When Extension Agent Gibby came up with the idea of the Master Gardener Program, it was a case of “necessity is the mother of invention.” He was overwhelmed with the scope of his job and needed an extra hand – or 50.

An extension agent’s task in the early 1900s was primarily to use their scientific training, knowledge and on-going research to help farmers to produce more food at less expense for a growing nation. As time and situations developed, the task of agents also included helping to avoid or diminish damage to crops due to soil failures, large scale pest outbreaks or diseases. For example, according to the North Carolina University Cooperative Extension website, “on Nov. 12, 1906: the first county agent in the United States, W.C. Stallings, was appointed to serve Smith County, Texas. Boll Weevil damage was so severe in Texas and Louisiana that businessmen volunteered to help pay a large share of expenses in employing agents.” Later still, agents were a crucial link to the Victory Garden movement during the World Wars.

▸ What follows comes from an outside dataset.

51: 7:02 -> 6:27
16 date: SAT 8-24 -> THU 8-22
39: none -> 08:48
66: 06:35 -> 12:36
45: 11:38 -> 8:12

As times and farming have changed, the extension agencies have been widely called upon to address more and more general home-gardening and private land-use questions – from “what’s eating my tomatos?” to “can you do a walk around on my 35 acre county property to help me identify Pine-Bark beetle or invasive weed problems?”

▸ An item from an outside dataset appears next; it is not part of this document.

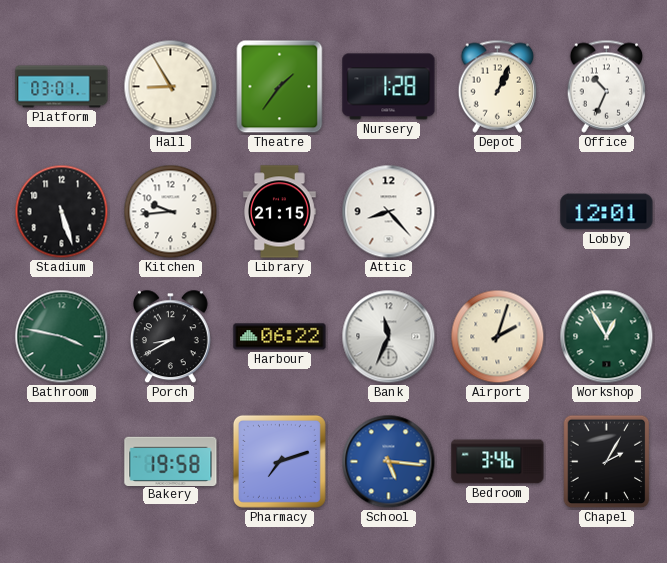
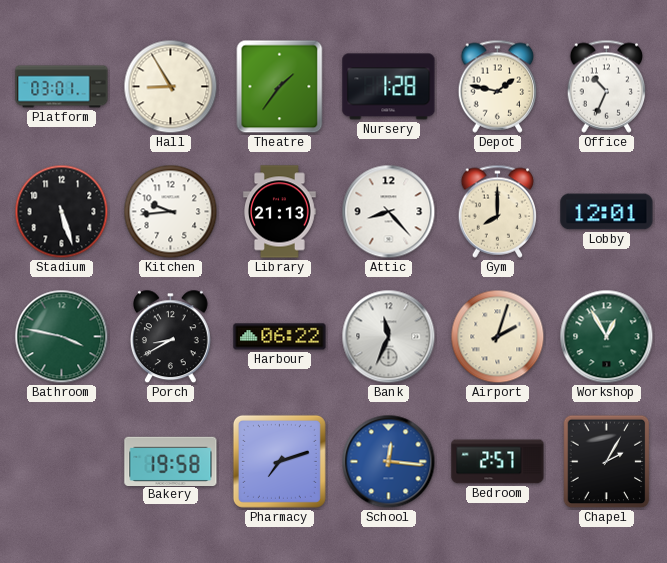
Depot: 1:04 -> 1:47
Library: 21:15 -> 21:13
Gym: none -> 8:00
School: 5:16 -> 12:16
Bedroom: 3:46 -> 2:57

Agents had a difficult time extending themselves (pardon the pun) farther and farther. Gibby reasoned that good and interested home gardeners could easily be trained to help specifically with the home-gardening side of an extension agent’s work. They could, they were, they did and the Master Gardener program continues to thrive and grow today. Photo above: This Praying Mantis is an example of a beneficial insect in a garden. The role of beneficial insects is part of the Integrated Pest Management portion of the Master Gardener Program.

Where once one land-grant university per state handled all of the state’s extension services, today literally thousands of Extension offices exist around the country. Extension Master Gardener programs exist in all 50 states and the District of Columbia and the program has been copied in other countries around the world.

Examples of projects or activities in which Extension Master Gardeners participate, (including the excellent and searchable web eXtension) are:
Conducting garden consumer hotlines; Setting up gardening exhibits; Writing news articles; Educating in community gardens; Conducting yard and neighborhood environmental programs; Controlling invasive plants; Establishing public demonstration gardens; Providing sensory gardens and other gardens and gardening techniques for the handicapped; Helping with community plantings; composting, lawn waste management, and yard waste recycling. Photo above: Soils and Fertility is a portion of the Master Gardener training.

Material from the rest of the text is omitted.